Really? A friend of mine makes over half his income from repairing
lightning damaged radio stations here in Florida. While I was the
engineer at WACX TV lightning hit their studio building in Leesburg
Florida. It took ot the entire telephone system, the main computer, all
the terminals, all the LNAs on the C-band dish, most of the receivers
and the 11 GHZ CARS transmitter that fed the original transmitter site.
It took months to repair everything, including replacing the vaporized
grounding system. true, if you're in an area that rarely get nearby
lightning strikes, but there have been storms here with over 1100
strikes in 30 minutes. The continuous EMP weakens things, and there are
a lot of failures because of this. I lost all three video amps in a
computer monitor when lightning hit the water behind my workshop. It
wasn't plugged in, and the video cable was wrapped around the tilt
stand, yet enough voltage was induced into the cable to blow a crater in
the video amp chips. A battery powered digital thermometer hanging on
the wall exploded. The IC was vaporized and a hole burnt in the circuit
board. In truth, there is little that can be don to protect you from a
direct lightning strike. AM radio towers have a huge spark gap at the
base to protect the insulator, but damage to the antenna system are
common. Also, a lot of stations have a spare transmitter that's already
hot, so they can switch over and get back on the air, "In a couple
seconds"
Yes, some TV stations get damaged. But invariably they violate the
proper designs of a lightning mitigation system. All that it takes
is a single conductor that doesn't go through the ground window.
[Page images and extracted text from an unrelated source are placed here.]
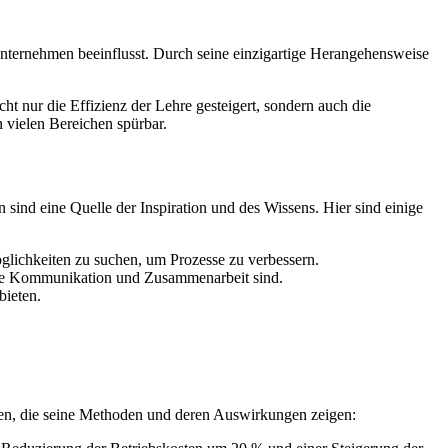
nternehmen beeinflusst. Durch seine einzigartige Herangehensweise
cht nur die Effizienz der Lehre gesteigert, sondern auch die
n vielen Bereichen spürbar.
 sind eine Quelle der Inspiration und des Wissens. Hier sind einige
glichkeiten zu suchen, um Prozesse zu verbessern.
 gute Kommunikation und Zusammenarbeit sind.
bieten.
ien, die seine Methoden und deren Auswirkungen zeigen:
No, everything went through one ground, but the strike wasn't on the
tower, it hit the poured concrete building in multiple locations. It
was a single level, flat roof with a wall around the outside edge. The
concrete finish cap was missing in a lot of places after the storm.
Years ago I worked on a fairly expensive project, set up on a mesa in
Colorado, with an antenna higher than any object in about a 5 mile
radius. The other users of that site were habitual in plugging
something into the protected side of the ground window and then
putting on a metal rack on the unprotected side of the window.
Because of that habit, they will no doubt lose their equipment in a
direct strike.
...and there's no need.
As for damage to the antenna systems... some times it can't be
avoided. But many times it can. In that case, all it needs to have
is a low impedence path to ground in the case that lightning strikes.
Gas discharge tubes (or spark gaps, but far less controllable) provide
that during a strike. The tube has to be able to survive for the
lifetime of the strike, no longer. If it shorts, well... it did its
*job*.
--
Eric F. Richards
When the strike hits the building rather than the tower, its going to
do damage. There were chunks of concrete blown out of the building,
exposing rebar and 1" threaded rod that held the concrete roof to the
pillars in the parking lot. The ground conductors for the building
vaporized, but it was replaced with newer and heavier grounding,
including a 4" metal conduit run from the equipment racks to the
tower. I moved the microwave racks from the center of the building into
a tiny closet as close to the tower as I could, rebuilt all of the
electronics, and added another set of ground rods where the 4" conduit
entered the building. After that, there has been no damage, even though
the tower has had some strikes. It will fail again, some day because
the weather here in Central Florida corrodes everything over time.
--
Former professional electron wrangler.